The world would fall silent if it weren't for men like Peter Reid.
An instrument maker - or 'luthier' - based in Orange, Mr Reid would turn hundreds of hollowed logs into fine stringed instruments every year.
"The best thing about the job is the people you meet," Mr Reid said.
"They all have their own backgrounds, where they've been, where they're going and it's nice to know the instrument you've made is going with them."
But aside from the music they make, Mr Reid finds joy in turning his tools to craft something visually stunning as well.
"I like working the timber, it tells you stories and you see yourself in it as you're turning it into something," he said.
His love of the instrument began in 1988, whilst working in Mount Victoria with a Czech-born luthier.
Once he had built his first violin from scratch in 2001, he moved away from merely repairing stringed instruments.
"I still do a lot of repairs, most of what I've done this week [at the string summer school] is repairing for students, their bows, their instruments," he said.
A hobbyist viola player himself, Mr Reid admits he gets little time to practice or play his own instrument. These days, he is too busy crafting everyone else's instrument.

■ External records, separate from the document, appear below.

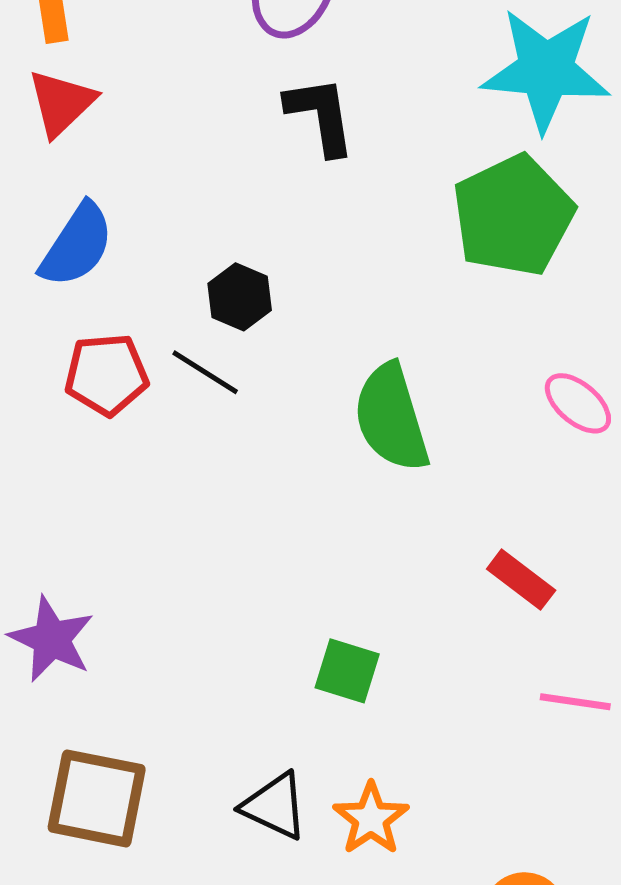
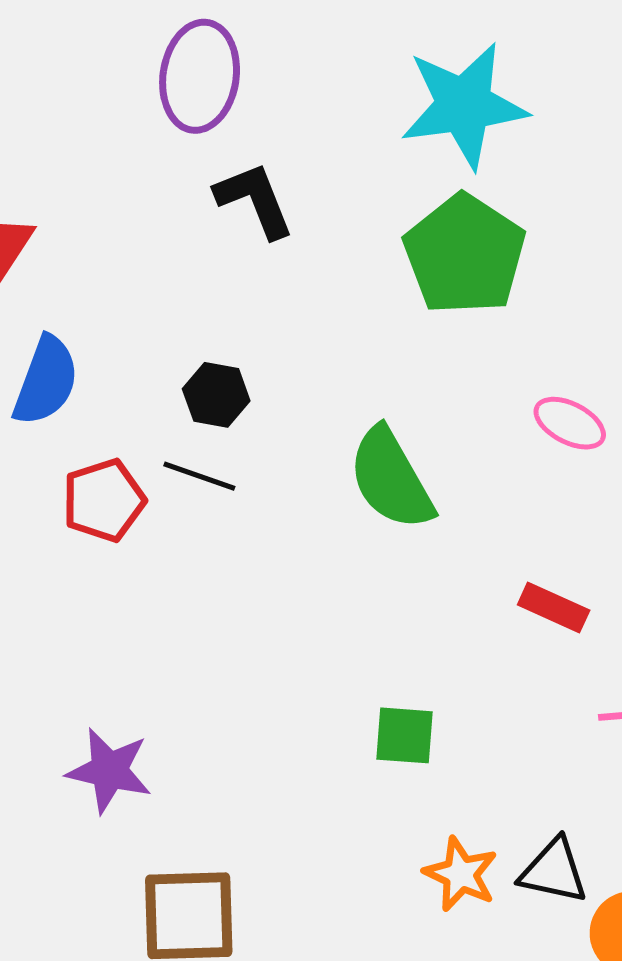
black triangle: (275, 806) -> (554, 871), moved

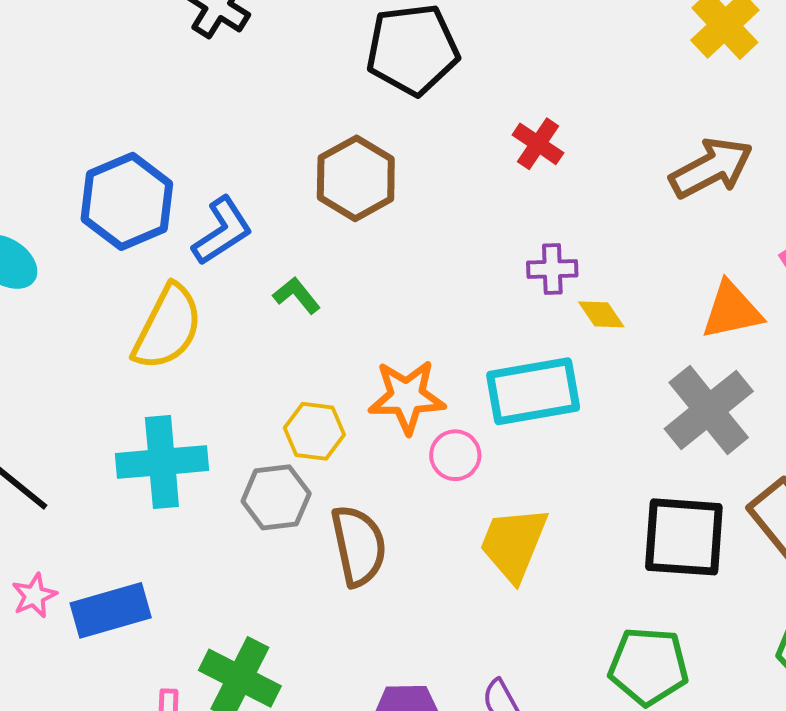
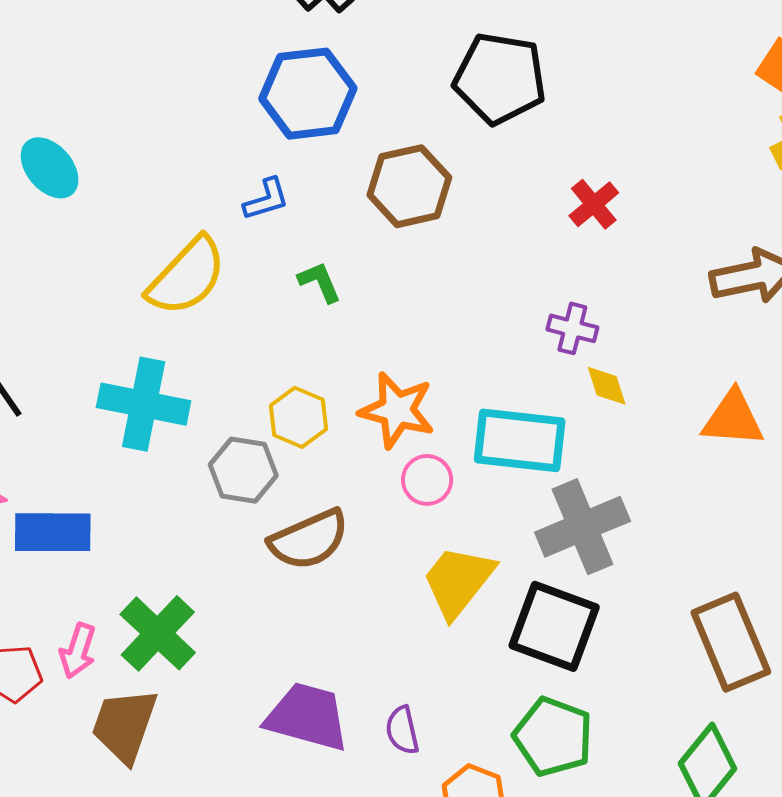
blue hexagon: (127, 201) -> (308, 94), moved
blue L-shape: (222, 231) -> (266, 199), size x0.7
gray cross: (709, 410) -> (583, 527), moved
black square: (684, 537) -> (554, 626), moved
brown semicircle: (359, 546) -> (309, 540), turned 62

Though the love of music is clearly a pillar of his DNA with his and wife Frankie's eight-year-old granddaughter, Sophia now taking part in the annual Riverina Summer School for Strings.
The budding violist is also the inspiration behind the company name, 'Sophia's Strings'.
For the past five years, Mr and Mrs Reid have been involved with the string summer school, even sponsoring several students each year to attend.
This year's week-long event has seen up to 100 students aged six to 60 attend the school, participating in ensembles for guitar, violin, viola and for the second year mandolin.
For the first time, a conductor course was also introduced under the tutelage of world-renowned and Tasmania-residing musician Johannes Fritzsch.
"It's really good to hear a whole lot of people together playing, it's inspiring to be a part of that wider community," said Jeff Donovan, summer school president.
Travelling from Melbourne, it was pianist Caroline Almonte's third year as a tutor and accompanist in Wagga.
"The real advantage of this is that it brings children together. We have sports camps for the sporty kids, but it's rare to have a music camp," Ms Almonte said.
"This is the place where music is the popular activity and you don't get that in many places."